Inflation has fallen for the second month in a row. The consumer prices index (CPI) is down 0.2% from 5% in October to 4.8% in November.
The secondary measure of inflation, the retail prices index (RPI), which includes mortgage payments and council tax, has also dropped 0.2%. It is now 5.2%.
Vicky Redwood, chief UK economist for Capital Economics, says anecdotal evidence suggests that low consumer demand is forcing retailers to discount prices.
CPI slightly dropped in November thanks to reductions in prices of food, petrol and household costs.
Despite the slight changes in both inflation measures, inflation remains over double the Bank of England's 2% target inflation rate.
"Inflation has fallen but this is nothing more than a flicker of light in the pitch-dark roll-call of the global economy," says Marcus Bullus, trading director at stockbrokers MB Capital. He says these figures will offer little help to the markets.
Savers continue to be adversely affected, with basic-rate taxpayers now needing to find accounts paying 6.01% to beat inflation. A higher-rate taxpayer would need to find an account paying 8.01% interest.
"Over the past year, the number of savings accounts that beat inflation for basic-rate taxpayers has dropped successively from 57 to absolutely none, which must leave savers wondering why they save at all," says Sylvia Waycot, spokesperson for Moneyfacts.

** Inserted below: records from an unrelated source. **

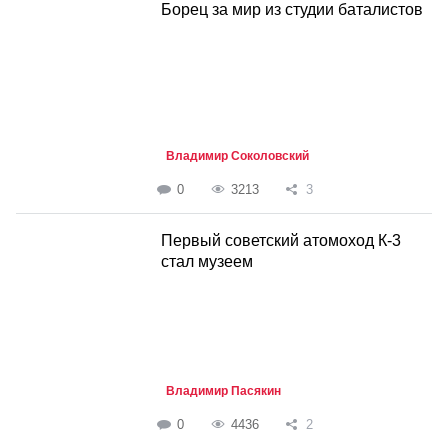
Борец за мир из студии баталистов
Владимир Соколовский
0
3213
3
Первый советский атомоход К-3
стал музеем
Владимир Пасякин
0
4436
2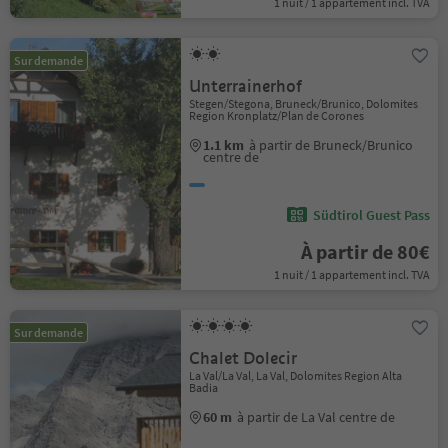
1 nuit / 1 appartement incl. TVA
Sur demande
Unterrainerhof
Stegen/Stegona, Bruneck/Brunico, Dolomites
Region Kronplatz/Plan de Corones
1.1 km
à partir de Bruneck/Brunico
centre de
Südtirol Guest Pass
À partir de 80€
1 nuit / 1 appartement incl. TVA
Sur demande
Chalet Dolecir
La Val/La Val, La Val, Dolomites Region Alta
Badia
60 m
à partir de La Val centre de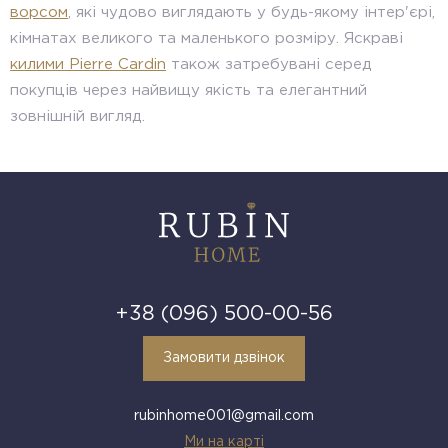
ворсом
, які чудово виглядають у будь-якому інтер'єрі,
кімнатах великого та маленького розміру. Яскраві
килими Pierre Cardin
також затребувані серед
покупців через найвищу якість та елегантний
зовнішній вигляд.
+38 (096) 500-00-56
Замовити дзвінок
rubinhome001@gmail.com
Ми на карті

"This means more and more people are falling into the 'eroding spending power trap', which has already wiped nearly £800 off the spending power of £10,000 in just five years," Waycot adds.
The inflation rate is expected to fall further in 2012.
"There is still a lingering risk that inflation will pick up again in December, but come January - when the VAT rise drops out - it should start to fall like a stone. We still think inflation will be below its target by the autumn, before dropping to 1% or lower," says Redwood.